Das gilt ganz speziell für die Schweiz. Eine Umfrage der UBS bei 300 Unternehmen hat ergeben, dass sie im laufenden Jahr mit einer Erhöhung der Löhne um 0,8 Prozent rechnen. Das ist weit vom Zweitrunden-Effekt-Bereich entfernt. Deshalb prognostizieren die UBS-Ökonomen für die Schweiz eine Inflation von 0,9 Prozent. Damit befinden wir uns noch deutlich in der Wohlfühlzone, zumal das Bruttoinlandprodukt um 2,9 Prozent zulegen soll.
Das Coronavirus hat gezeigt, dass es immer wieder mal für eine negative Überraschung sorgen kann. Dank effektiven Impfstoffen und bald zu erwartenden effektiven Heilmitteln hat es jedoch einen grossen Teil seines Schreckens eingebüsst. Aus den USA hören wir gar, dass die Corona-Krise zu einem Wachstumsschub bei der Produktivität geführt hat.
Ausser den direkt betroffenen Branchen (Gastbetriebe, Tourismus, etc.) hat die Wirtschaft gelernt, mit dem Virus zu leben. Das gilt speziell für die Schweizer Wirtschaft. Die durch Corona verursachte Produktionslücke ist bereits wieder geschlossen. «Die Lage hat sich weitgehend normalisiert», stellt UBS-Ökonom Kalt fest.
Aktienbesitzer haben schon besser geschlafen. Doch jetzt zum Ausgang zu stürmen, dürfte keine gute Idee sein. Denn was gibt es für Alternativen? Mit Anleihen ist derzeit kein Geld zu verdienen, und das dürfte noch eine Weile so bleiben. So rechnen die UBS-Ökonomen damit, dass wir frühestens Ende 2023 in der Schweiz wenigstens keine Negativzinsen mehr haben.
Immobilien sind eine Alternative, aber nur für Wohlhabende. Bereits jetzt sind sie schweineteuer und werden immer teurer. Für Otto Normalverbraucher wird der Traum vom Eigenheim daher genau das bleiben, ein Traum.
Wer sein Glück mit Kryptos versucht, dem muss man Nerven aus Stahl wünschen. Der Preis von Bitcoin & Co. hat sich in den letzten Monaten halbiert. Und die Aussichten sind alles andere als rosig. Selbst die russische Zentralbank überlegt sich nun, wie sie die Kryptos in den Griff bekommen will.

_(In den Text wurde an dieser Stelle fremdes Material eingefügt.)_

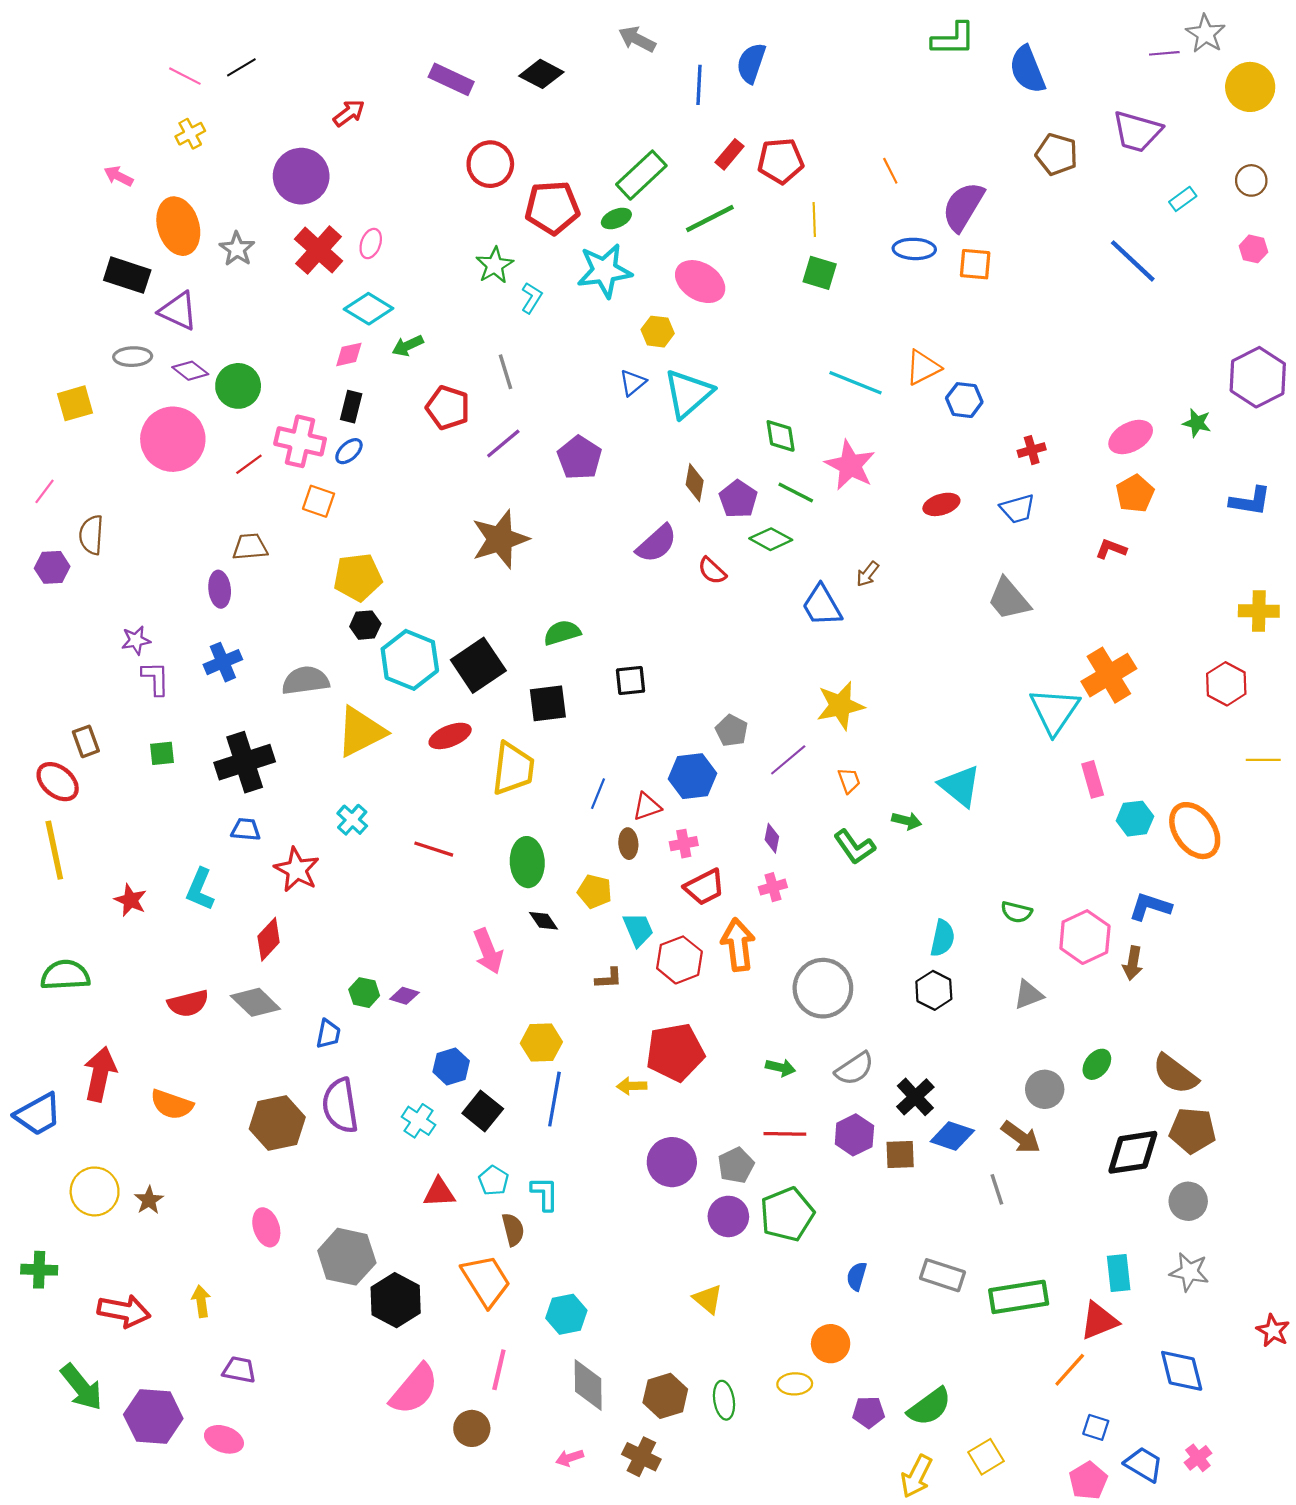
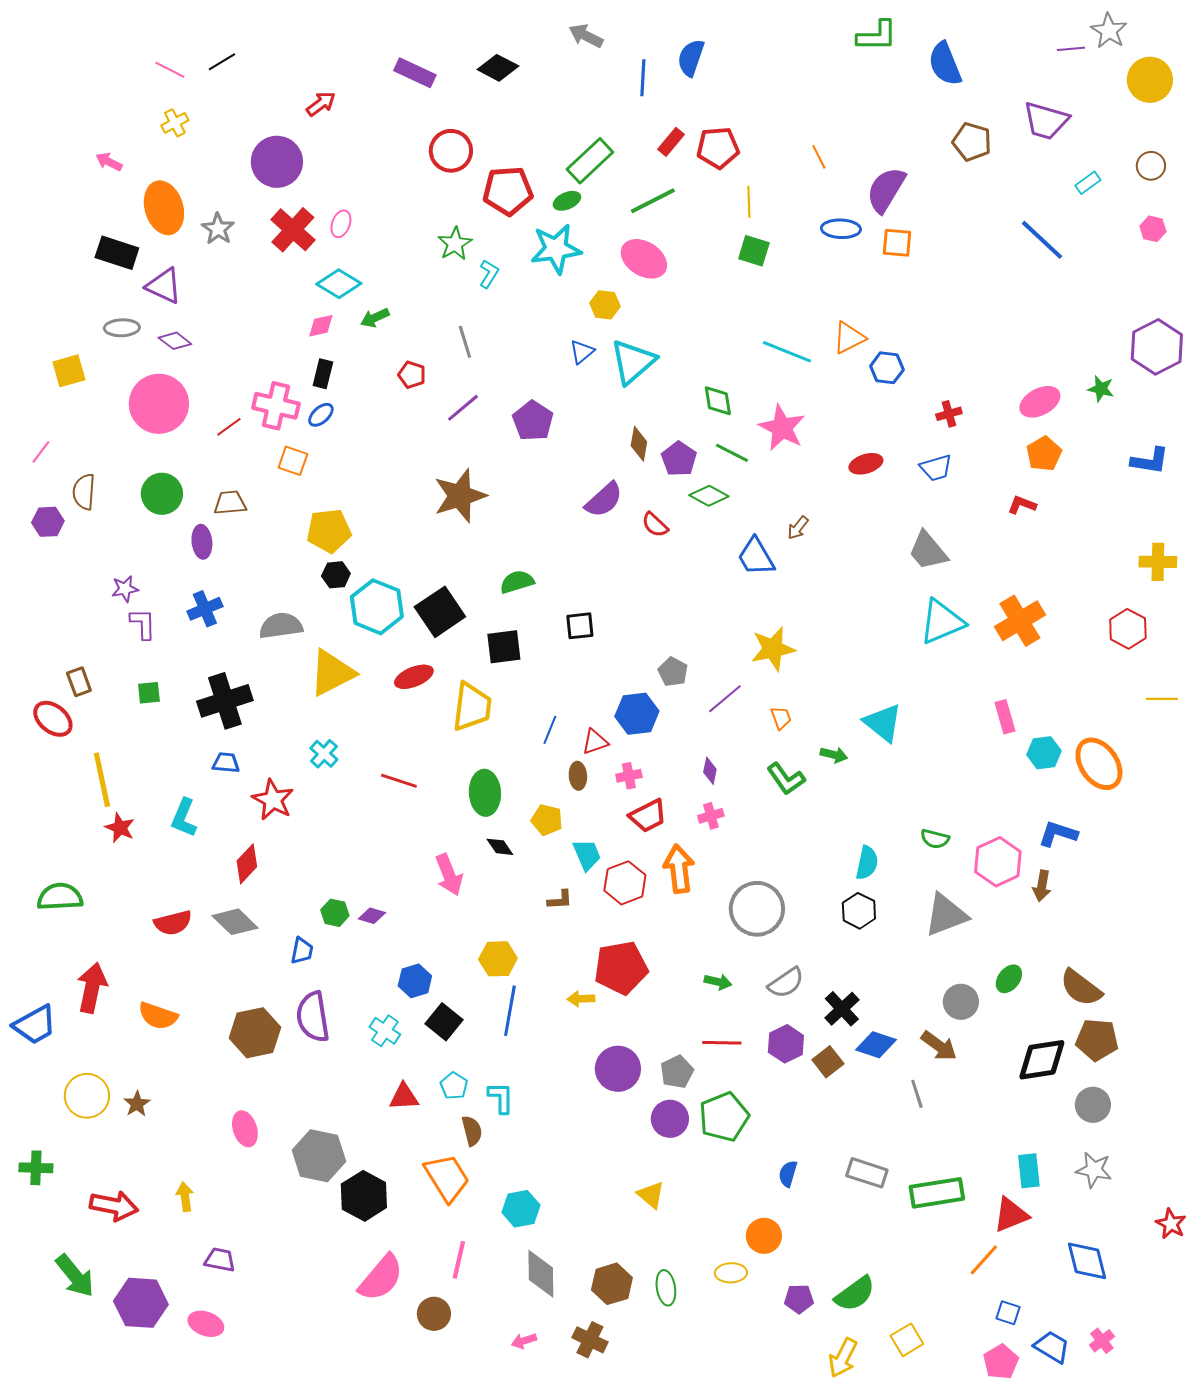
green circle: (238, 386) -> (162, 494), moved
red pentagon: (448, 408) -> (412, 375), size x0.7
cyan triangle: (1054, 711) -> (942, 622), moved, turned 33
yellow line: (54, 850) -> (102, 780), moved
gray triangle: (1028, 995) -> (946, 915), size x1.6
brown square: (900, 1154) -> (828, 1062), turned -36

Wer hingegen in Aktien investiert ist, kann auf den sogenannten Greenspan-Put hoffen. Dieses nach dem ehemaligen Fed-Präsidenten Alan Greenspan benannte Phänomen bezeichnet die Tatsache, dass die US-Notenbank einzugreifen pflegt, wenn die Kurse aus dem Ruder laufen. Derzeit ist das noch nicht nötig. Zum Glück.
Anlagestrategie weiter verfolgen, nie Aktien/Kryptos auf Kredit kaufen und Portfolio diversifizieren.